Page-level text extractions:
..............................
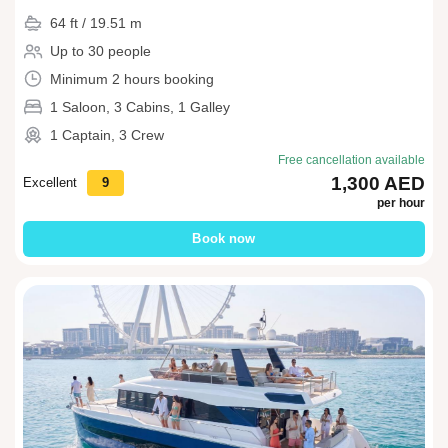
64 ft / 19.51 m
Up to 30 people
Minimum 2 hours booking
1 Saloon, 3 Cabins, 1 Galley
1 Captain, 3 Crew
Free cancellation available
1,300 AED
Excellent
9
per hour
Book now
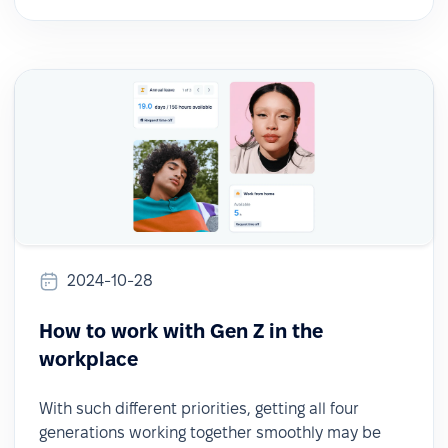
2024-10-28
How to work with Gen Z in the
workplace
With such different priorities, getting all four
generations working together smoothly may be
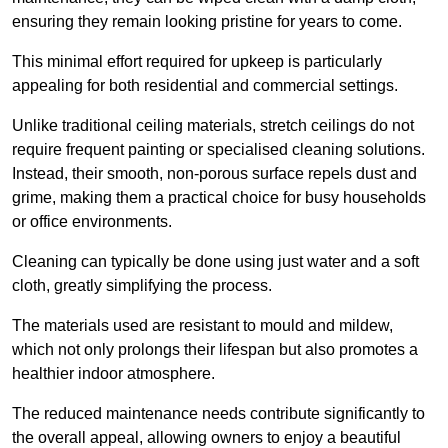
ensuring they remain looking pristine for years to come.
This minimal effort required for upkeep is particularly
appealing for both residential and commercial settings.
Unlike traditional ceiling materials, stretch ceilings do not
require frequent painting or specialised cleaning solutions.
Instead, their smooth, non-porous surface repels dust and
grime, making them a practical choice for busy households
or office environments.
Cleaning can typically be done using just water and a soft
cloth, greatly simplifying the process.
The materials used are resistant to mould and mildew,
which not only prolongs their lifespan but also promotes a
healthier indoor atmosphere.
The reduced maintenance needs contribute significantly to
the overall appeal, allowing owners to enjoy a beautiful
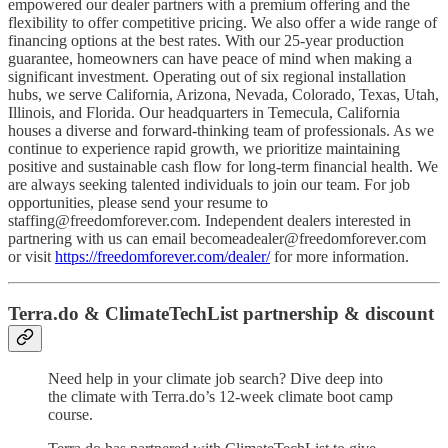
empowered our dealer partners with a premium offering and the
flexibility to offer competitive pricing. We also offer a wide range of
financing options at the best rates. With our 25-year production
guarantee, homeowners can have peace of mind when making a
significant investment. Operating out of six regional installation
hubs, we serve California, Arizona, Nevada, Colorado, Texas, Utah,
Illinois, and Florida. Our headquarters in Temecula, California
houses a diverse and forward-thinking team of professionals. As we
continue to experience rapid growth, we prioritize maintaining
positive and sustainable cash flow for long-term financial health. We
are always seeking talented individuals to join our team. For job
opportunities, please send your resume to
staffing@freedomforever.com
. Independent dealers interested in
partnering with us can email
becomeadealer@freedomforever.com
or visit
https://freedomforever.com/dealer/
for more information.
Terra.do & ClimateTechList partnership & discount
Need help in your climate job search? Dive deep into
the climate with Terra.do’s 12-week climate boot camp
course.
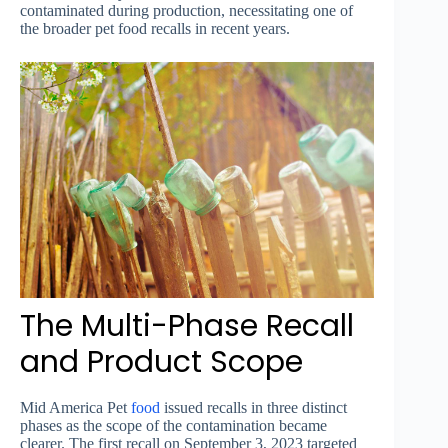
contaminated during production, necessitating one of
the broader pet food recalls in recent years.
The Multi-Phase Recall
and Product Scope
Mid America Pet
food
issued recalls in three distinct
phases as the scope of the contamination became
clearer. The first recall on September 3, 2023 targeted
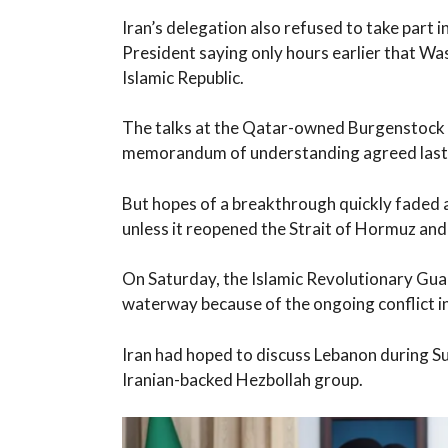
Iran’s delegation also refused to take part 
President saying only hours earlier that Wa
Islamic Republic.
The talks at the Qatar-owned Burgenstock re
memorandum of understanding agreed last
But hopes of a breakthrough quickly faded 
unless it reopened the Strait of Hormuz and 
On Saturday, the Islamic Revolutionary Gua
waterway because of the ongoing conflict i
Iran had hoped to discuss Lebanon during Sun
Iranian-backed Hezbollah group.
..............................
AIM OF THE TASK -> Find the line containing "issued recalls in three distinct" in the records above, then copy it and every line after it exactly, through the last one, without any pictures.

WRITTEN ANSWER ->
issued recalls in three distinct
phases as the scope of the contamination became
clearer. The first recall on September 3, 2023 targeted
Iran’s delegation also refused to take part 
President saying only hours earlier that Wa
Islamic Republic.
The talks at the Qatar-owned Burgenstock re
memorandum of understanding agreed last
But hopes of a breakthrough quickly faded 
unless it reopened the Strait of Hormuz and 
On Saturday, the Islamic Revolutionary Gua
waterway because of the ongoing conflict i
Iran had hoped to discuss Lebanon during Sun
Iranian-backed Hezbollah group.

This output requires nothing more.